» Your instructions: Copy every line from the data below in which the string "kids" can be found.

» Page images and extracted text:
================
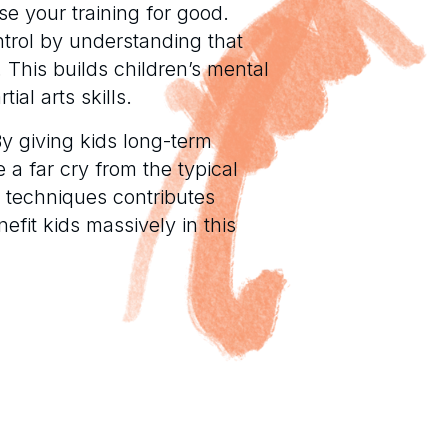
se your training for good.
control by understanding that
. This builds children’s mental
ial arts skills.
. By giving kids long-term
e a far cry from the typical
 techniques contributes
nefit kids massively in this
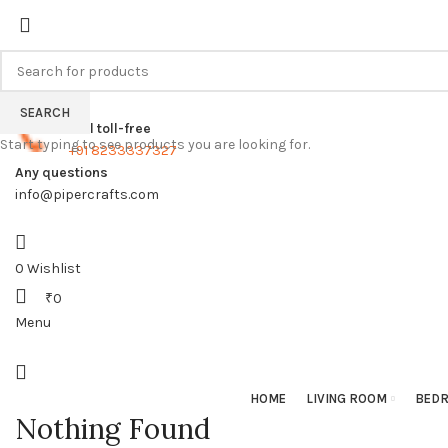
FREE SHIPPING FOR ALL ORDERS
SEARCH
Call toll-free
Start typing to see products you are looking for.
+91 8233337327
Any questions
info@pipercrafts.com
0
Wishlist
₹
0
Menu
HOME
LIVING ROOM
BED
Nothing Found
================
» Response for this exercise:
. By giving kids long-term
nefit kids massively in this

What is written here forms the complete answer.